Waquet argues that Latin was important not for what it said but for what it meant. Latin was a sign of class and the emblem of an elite. What mattered was not that you knew it, but that you had once learned it and forgotten it. For the 19th-century French bourgeoisie or English publicschool boys. Latin was valuable precisely because it was useless. Learning Latin was an ostentatious waste of money, it conveyed class because it showed you didn't need to learn a useful subject. The working class didn't learn Latin, and most women didn't either — Latin was a male preserve.

The rebellion against Latin came from two anti-European cultures: Russia and America. In the 1920s the Bolsheviks banned it in Russia. American progressives attacked it too, as part of an old world to which they couldn't relate. In Europe, the collapse came in the 1960s.Vatican II gave the green light to vernacular languages for the liturgy, and Latin almost disappeared overnight. In schools Latin was dropped as a compulsory subject and universities ceased to insist on Latin entrance papers. As soon as Latin became an optional subject numbers of pupils collapsed.

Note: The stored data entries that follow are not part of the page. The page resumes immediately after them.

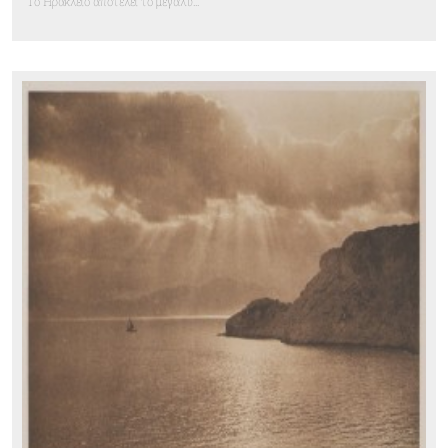
Το Ηράκλειο αποτελεί το μεγαλύ...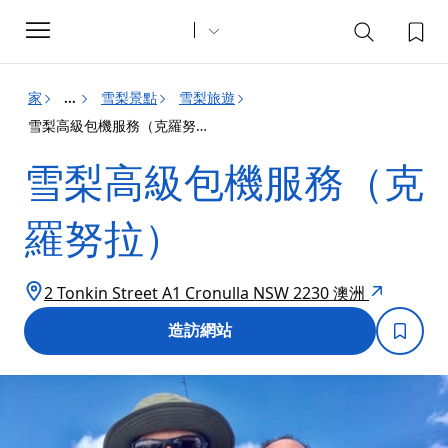
Toggle
navigation
家
雪梨景點
雪梨旅遊
...
雪梨高級包機服務（克羅努拉）
雪梨高級包機服務（克
羅努拉）
2 Tonkin Street A1 Cronulla NSW 2230 澳洲
造訪網站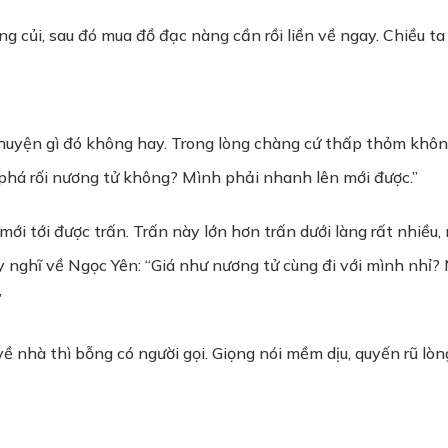
ng củi, sau đó mua đồ đạc nàng cần rồi liền về ngay. Chiều ta
uyện gì đó không hay. Trong lòng chàng cứ thấp thỏm khôn
 phá rối nương tử không? Mình phải nhanh lên mới được.”
i tới được trấn. Trấn này lớn hơn trấn dưới làng rất nhiều
y nghĩ về Ngọc Yên: “Giá như nương tử cùng đi với mình nhỉ
”
 nhà thì bỗng có người gọi. Giọng nói mềm dịu, quyến rũ lòn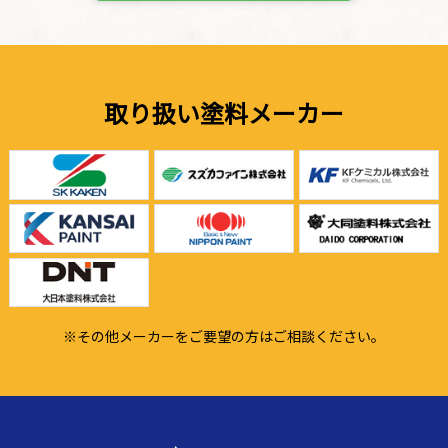
取り扱い塗料メーカー
※その他メーカーをご要望の方はご相談ください。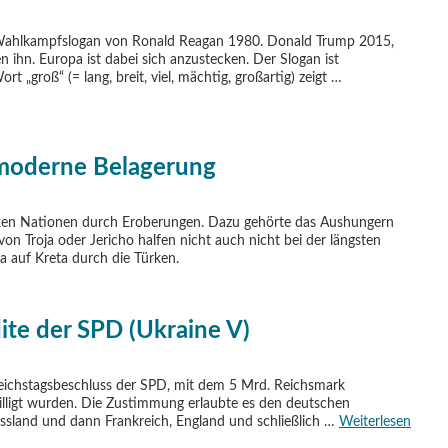
Wahlkampfslogan von Ronald Reagan 1980. Donald Trump 2015,
en ihn. Europa ist dabei sich anzustecken. Der Slogan ist
t „groß“ (= lang, breit, viel, mächtig, großartig) zeigt …
 moderne Belagerung
tarken Nationen durch Eroberungen. Dazu gehörte das Aushungern
n Troja oder Jericho halfen nicht auch nicht bei der längsten
 auf Kreta durch die Türken.
ite der SPD (Ukraine V)
Reichstagsbeschluss der SPD, mit dem 5 Mrd. Reichsmark
willigt wurden. Die Zustimmung erlaubte es den deutschen
ussland und dann Frankreich, England und schließlich …
Weiterlesen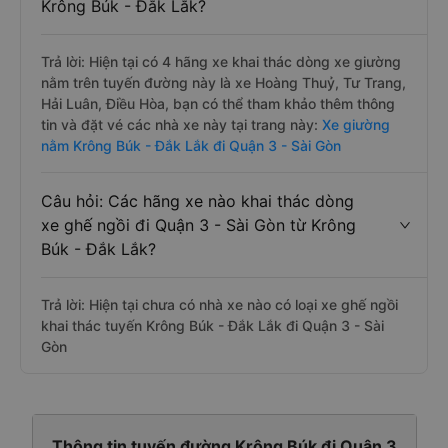
Krông Búk - Đắk Lắk?
Trả lời: Hiện tại có 4 hãng xe khai thác dòng xe giường
nằm trên tuyến đường này là xe Hoàng Thuỷ, Tư Trang,
Hải Luân, Điều Hòa, bạn có thể tham khảo thêm thông
tin và đặt vé các nhà xe này tại trang này:
Xe giường
nằm Krông Búk - Đắk Lắk đi Quận 3 - Sài Gòn
Câu hỏi: Các hãng xe nào khai thác dòng
xe ghế ngồi đi Quận 3 - Sài Gòn từ Krông
Búk - Đắk Lắk?
Trả lời: Hiện tại chưa có nhà xe nào có loại xe ghế ngồi
khai thác tuyến Krông Búk - Đắk Lắk đi Quận 3 - Sài
Gòn
Thông tin tuyến đường Krông Búk đi Quận 3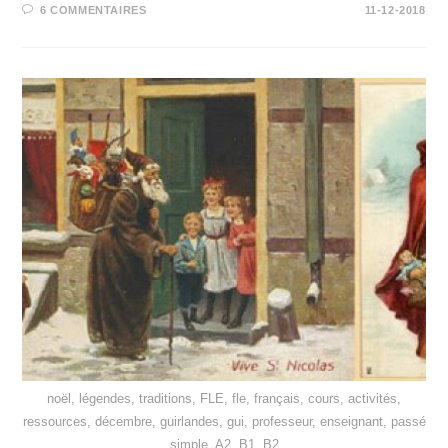
6 COMMENTAIRES
11-12-2018
noël, légendes, traditions, FLE, fle, français, cours, activités,
ressources, décembre, guirlandes, gui, professeur, enseignant, passé
simple, A2, B1, B2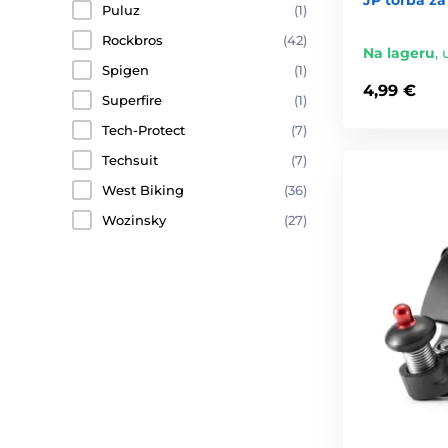
Puluz
(1)
Rockbros
(42)
Na lageru
,
Spigen
(1)
4,99 €
Superfire
(1)
Tech-Protect
(7)
Techsuit
(7)
West Biking
(36)
Wozinsky
(27)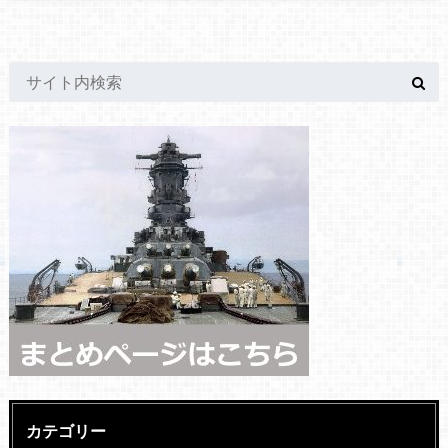
カテゴリー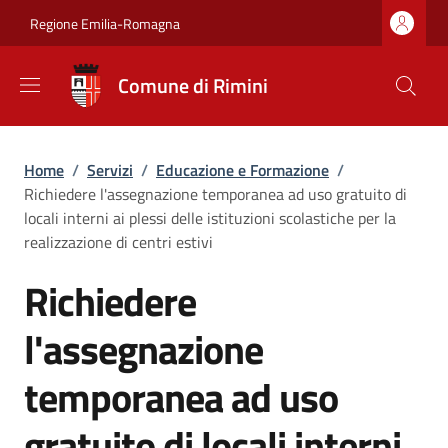
Salta al contenuto principale
Skip to footer content
Regione Emilia-Romagna
Comune di Rimini
Briciole di pane
Home
/
Servizi
/
Educazione e Formazione
/
Richiedere l'assegnazione temporanea ad uso gratuito di
locali interni ai plessi delle istituzioni scolastiche per la
realizzazione di centri estivi
Richiedere
l'assegnazione
temporanea ad uso
gratuito di locali interni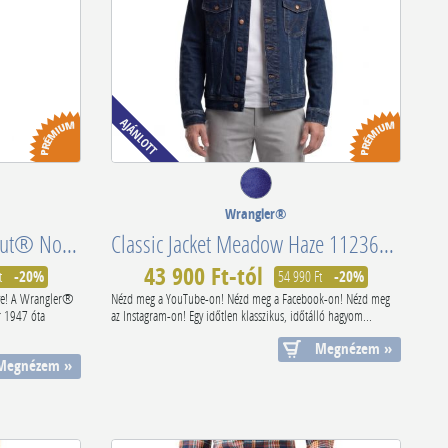
Wrangler®
13MWZ Original Cowboy Cut® Non-Elastic Dark Stone 112358499
Classic Jacket Meadow Haze 112362651
43 900 Ft-tól
t
-20%
54 990 Ft
-20%
ve! A Wrangler®
Nézd meg a YouTube-on! Nézd meg a Facebook-on! Nézd meg
 1947 óta
az Instagram-on! Egy időtlen klasszikus, időtálló hagyom...
Megnézem »
Megnézem »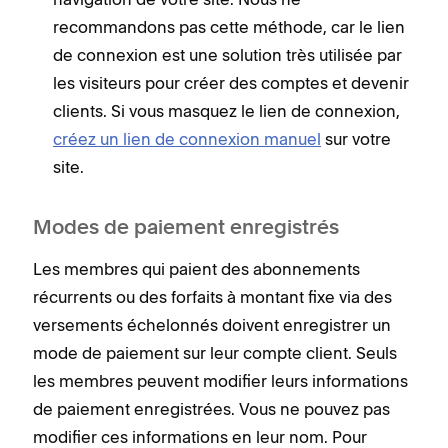
recommandons pas cette méthode, car le lien
de connexion est une solution très utilisée par
les visiteurs pour créer des comptes et devenir
clients. Si vous masquez le lien de connexion,
créez un lien de connexion manuel
sur votre
site.
Modes de paiement enregistrés
Les membres qui paient des abonnements
récurrents ou des forfaits à montant fixe via des
versements échelonnés doivent enregistrer un
mode de paiement sur leur compte client. Seuls
les membres peuvent modifier leurs informations
de paiement enregistrées. Vous ne pouvez pas
modifier ces informations en leur nom. Pour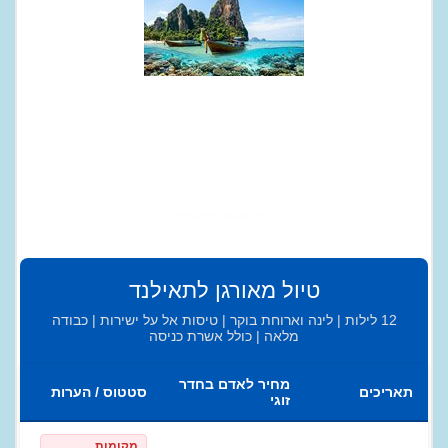
טיול מאורגן לתאילנד
טיול מאורגן לתאילנד
12 לילות | לינה וארוחת בוקר | טיסות אל על ישירות | כבודה
מלאה | כולל אשרת כניסה
מחיר לאדם בחדר
תאריכים
סטטוס / הערות
זוגי
מקומות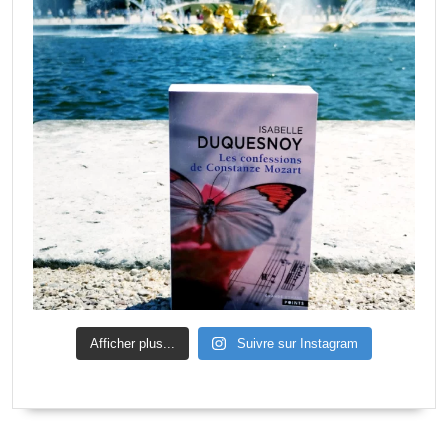
Afficher plus...
Suivre sur Instagram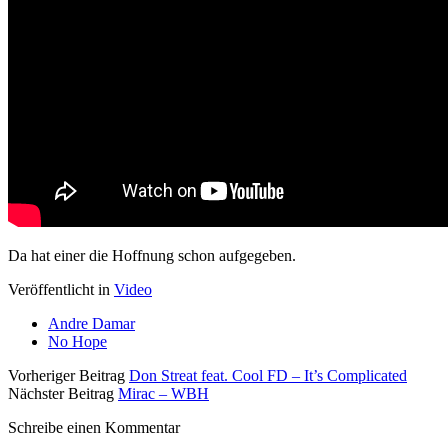
Da hat einer die Hoffnung schon aufgegeben.
Veröffentlicht in
Video
Andre Damar
No Hope
Vorheriger Beitrag
Don Streat feat. Cool FD – It’s Complicated
Nächster Beitrag
Mirac – WBH
Schreibe einen Kommentar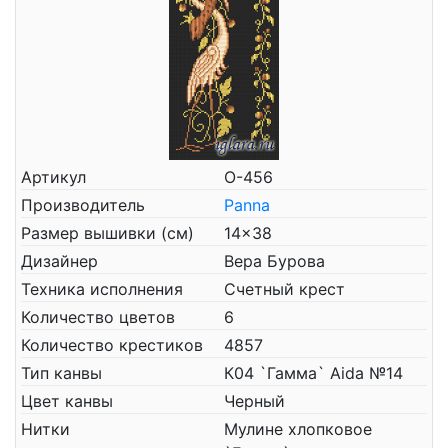
Артикул
О-456
Производитель
Panna
Размер вышивки (см)
14x38
Дизайнер
Вера Бурова
Техника исполнения
Счетный крест
Количество цветов
6
Количество крестиков
4857
Тип канвы
К04 `Гамма` Aida №14
Цвет канвы
Черный
Нитки
Мулине хлопковое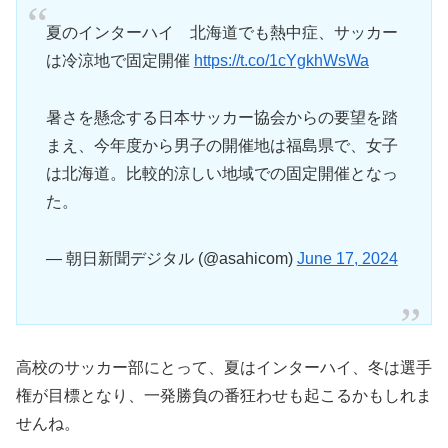
夏のインターハイ 北海道でも熱中症、サッカー
は冷涼地で固定開催
https://t.co/1cYgkhWsWa
暑さを懸念する日本サッカー協会からの要望を踏
まえ、今年度から男子の開催地は福島県で、女子
は北海道。比較的涼しい地域での固定開催となっ
た。
— 朝日新聞デジタル (@asahicom)
June 17, 2024
高校のサッカー部にとって、夏はインターハイ、冬は選手
権が目標となり、一発勝負の番狂わせも起こるかもしれま
せんね。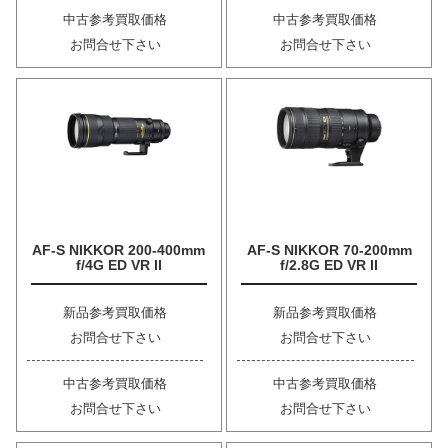
中古参考買取価格
中古参考買取価格
お問合せ下さい
お問合せ下さい
AF-S NIKKOR 200-400mm
AF-S NIKKOR 70-200mm
f/4G ED VR II
f/2.8G ED VR II
新品参考買取価格
新品参考買取価格
お問合せ下さい
お問合せ下さい
中古参考買取価格
中古参考買取価格
お問合せ下さい
お問合せ下さい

Waquet is a French intellectual historian and she brings a European, francocentric perspective to her subject. She has written an eloquent obituary, and she is cautiously optimistic that Latin will revive as a purely academic subject. I don't know about France, but in England reports of the death of Latin are somewhat exaggerated. Latin is still compulsory in many independent prep schools. Small boys today parrot mensa, mensa, just as Churchill did. Latin may be hard, but it's one key to a European cultural tradition which we will all be much the poorer without. Call me oldfashioned, but I'd rather my children learned Latin at school than computer studies any day.